Here's some welcoming news from the U.S. Department of Energy as we approach the season when we truly put an average home's most energy-guzzling appliance, the refrigerator, to the test: new standards proposed by the DOE will require refrigerator manufacturers to increase the efficiency of new models by 20 to 25 percent. The standards will be finalized by the end of this year and manufacturers will have until 2014 to act on them.
Under the new guidelines, the energy consumption of standard 20-cubic foot top-mount refrigerators must be reduced to 390 kilowatt hours (kwh) per year, quite a drop from the 900 kwh/year rule established in 1990. In the early 1970s, average fridges consumed a whopping 1,700 kwh/year. The guidelines also state that compact fridges must use 10 to 25 percent less electricity while stand-alone freezers are required to be 25 to 30 percent more efficient.

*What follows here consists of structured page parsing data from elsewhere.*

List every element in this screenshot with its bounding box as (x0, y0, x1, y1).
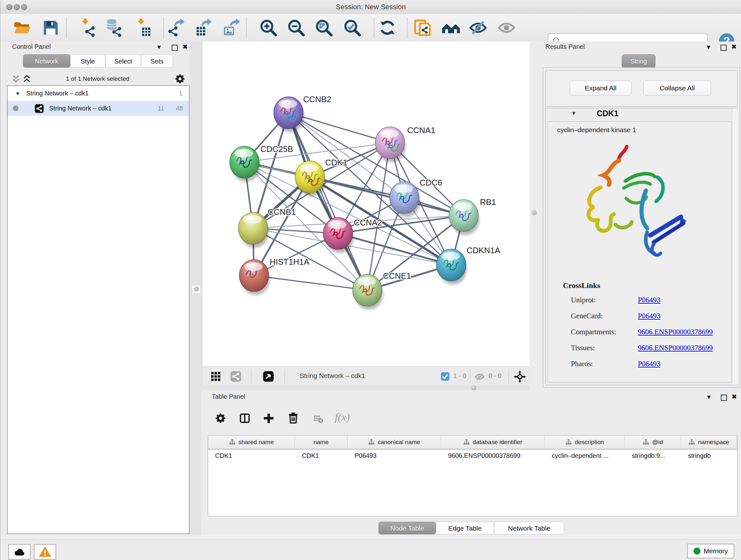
results-panel-float-icon[interactable] (721, 45, 727, 52)
crosslink-link[interactable]: 9606.ENSP00000378699 (638, 344, 713, 352)
node-CCNB1[interactable]: CCNB1 (239, 207, 296, 248)
grid-view-icon[interactable] (210, 371, 221, 382)
control-panel-menu-icon[interactable]: ▼ (156, 44, 162, 51)
import-network-from-database-button[interactable] (105, 18, 123, 37)
node-label-CDC25B: CDC25B (260, 144, 293, 154)
table-panel-float-icon[interactable] (721, 395, 727, 402)
edge-CCNA1-CCNE1[interactable] (367, 143, 390, 290)
results-scrollbar[interactable] (732, 108, 738, 385)
tab-string[interactable]: String (622, 54, 656, 68)
column-header-canonical-name[interactable]: canonical name (347, 435, 441, 449)
network-canvas[interactable]: CCNB2CCNA1CDC25BCDK1CDC6RB1CCNB1CCNA2CDK… (203, 42, 530, 367)
hidden-counts: 0 - 0 (488, 372, 501, 380)
collapse-all-button[interactable]: Collapse All (643, 81, 711, 96)
cdk1-expander-icon[interactable]: ▼ (571, 111, 576, 116)
clone-network-button[interactable] (413, 18, 432, 37)
edge-HIST1H1A-CCNE1[interactable] (254, 275, 367, 290)
node-CDC25B[interactable]: CDC25B (230, 144, 293, 182)
table-row[interactable]: CDK1CDK1P064939606.ENSP00000378699cyclin… (208, 449, 737, 463)
control-panel-close-icon[interactable]: ✖ (183, 43, 188, 51)
selected-checkbox-icon[interactable] (441, 372, 450, 381)
table-panel-close-icon[interactable]: ✖ (732, 393, 737, 400)
export-image-button[interactable] (223, 18, 241, 37)
birdseye-crosshair-icon[interactable] (514, 371, 526, 383)
open-session-button[interactable] (13, 18, 31, 37)
collapse-all-networks-icon[interactable] (11, 74, 21, 84)
results-panel-close-icon[interactable]: ✖ (731, 43, 737, 51)
table-panel-menu-icon[interactable]: ▼ (706, 394, 712, 401)
detach-view-icon[interactable] (263, 371, 274, 382)
zoom-out-button[interactable] (287, 18, 306, 37)
memory-button[interactable]: Memory (687, 544, 734, 558)
export-table-button[interactable] (194, 18, 213, 37)
node-CDC6[interactable]: CDC6 (390, 178, 442, 217)
node-CDK1[interactable]: CDK1 (295, 158, 347, 196)
zoom-fit-button[interactable] (315, 18, 333, 37)
node-CCNE1[interactable]: CCNE1 (353, 271, 411, 310)
table-cell[interactable]: P06493 (347, 449, 441, 463)
node-CCNA1[interactable]: CCNA1 (375, 125, 435, 162)
import-network-button[interactable] (78, 18, 96, 37)
first-neighbors-button[interactable] (441, 18, 460, 37)
right-splitter-handle[interactable] (532, 210, 537, 215)
network-row-selected[interactable]: String Network – cdk1 11 48 (8, 101, 189, 116)
node-CCNA2[interactable]: CCNA2 (323, 217, 382, 253)
node-CDKN1A[interactable]: CDKN1A (436, 246, 500, 285)
network-options-gear-icon[interactable] (175, 73, 185, 84)
warnings-button[interactable] (34, 544, 56, 560)
zoom-selected-button[interactable] (343, 18, 361, 37)
crosslink-link[interactable]: 9606.ENSP00000378699 (638, 328, 713, 336)
left-splitter[interactable] (190, 42, 203, 535)
tab-style[interactable]: Style (70, 54, 105, 68)
string-view-icon[interactable] (230, 371, 242, 382)
refresh-button[interactable] (378, 18, 397, 37)
tab-network-table[interactable]: Network Table (494, 522, 564, 535)
results-panel-menu-icon[interactable]: ▼ (705, 44, 712, 51)
tab-network[interactable]: Network (23, 54, 70, 68)
delete-column-icon[interactable] (287, 412, 299, 424)
network-status-dot (13, 105, 18, 111)
column-header-description[interactable]: description (545, 435, 625, 449)
node-label-CCNA2: CCNA2 (354, 218, 382, 227)
crosslink-link[interactable]: P06493 (638, 296, 660, 304)
right-splitter[interactable] (530, 42, 540, 367)
table-cell[interactable]: stringdb:9... (625, 449, 681, 463)
bottom-splitter-handle[interactable] (471, 385, 476, 390)
add-column-icon[interactable] (263, 413, 274, 424)
node-label-CCNB2: CCNB2 (303, 95, 331, 104)
tab-sets[interactable]: Sets (141, 54, 173, 68)
toolbar-separator (163, 18, 164, 38)
control-panel-float-icon[interactable] (172, 45, 178, 52)
column-header-shared-name[interactable]: shared name (208, 435, 295, 449)
tab-select[interactable]: Select (105, 54, 141, 68)
table-cell[interactable]: CDK1 (208, 449, 295, 463)
tab-edge-table[interactable]: Edge Table (436, 522, 494, 535)
crosslink-link[interactable]: P06493 (638, 312, 660, 320)
node-HIST1H1A[interactable]: HIST1H1A (239, 257, 310, 295)
table-options-gear-icon[interactable] (215, 413, 226, 424)
column-header-name[interactable]: name (295, 435, 347, 449)
column-header--id[interactable]: @id (625, 435, 681, 449)
show-hidden-button[interactable] (497, 18, 516, 37)
table-cell[interactable]: 9606.ENSP00000378699 (441, 449, 545, 463)
left-splitter-handle[interactable] (192, 285, 201, 294)
column-header-namespace[interactable]: namespace (681, 435, 737, 449)
collection-expander-icon[interactable]: ▼ (15, 86, 20, 101)
column-header-database-identifier[interactable]: database identifier (441, 435, 545, 449)
network-collection-row[interactable]: ▼ String Network – cdk1 1 (8, 86, 189, 101)
expand-all-networks-icon[interactable] (22, 74, 31, 84)
table-cell[interactable]: stringdb (681, 449, 737, 463)
export-network-button[interactable] (167, 18, 186, 37)
expand-all-button[interactable]: Expand All (569, 81, 631, 96)
zoom-in-button[interactable] (259, 18, 278, 37)
import-table-button[interactable] (134, 18, 152, 37)
show-columns-icon[interactable] (239, 413, 251, 424)
table-cell[interactable]: cyclin–dependent ... (545, 449, 625, 463)
save-session-button[interactable] (42, 18, 60, 37)
tab-node-table[interactable]: Node Table (379, 522, 436, 535)
crosslink-link[interactable]: P06493 (638, 360, 660, 368)
hide-selected-button[interactable] (469, 18, 487, 37)
cloud-button[interactable] (8, 544, 30, 560)
node-RB1[interactable]: RB1 (449, 197, 496, 235)
table-cell[interactable]: CDK1 (295, 449, 347, 463)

According to the DOE, the standards "will save nearly 4.5 quadrillion Btu and would avoid 305 million metric tons of carbon dioxide emissions over the following 30 years. By 2043, the standard would also eliminate the need for up to 4.2 gigawatts of new generating capacity, equivalent to eight or nine coal-fired power plants." In terms of savings, the standards have the potential to save consumers over $18.5 billion over a 30 year period.
Even though refrigerators have become much more energy efficient, they still account for about 10 percent of household electricity use. With the new standards, consumers will not only save energy, they'll also have a better picture of total energy use, because the ratings will include automatic ice makers.